Task description:
Where a line holds the word "verschillende", copy that line from the data below.

----------------

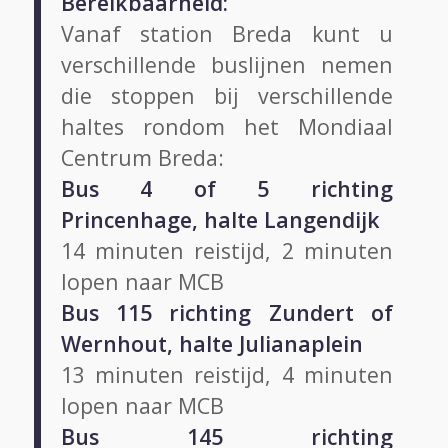
Bereikbaarheid:
Vanaf station Breda kunt u
verschillende buslijnen nemen
die stoppen bij verschillende
haltes rondom het Mondiaal
Centrum Breda:
Bus 4 of 5 richting
Princenhage, halte Langendijk
14 minuten reistijd, 2 minuten
lopen naar MCB
Bus 115 richting Zundert of
Wernhout, halte Julianaplein
13 minuten reistijd, 4 minuten
lopen naar MCB
Bus 145 richting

----------------

Task result:
verschillende buslijnen nemen
die stoppen bij verschillende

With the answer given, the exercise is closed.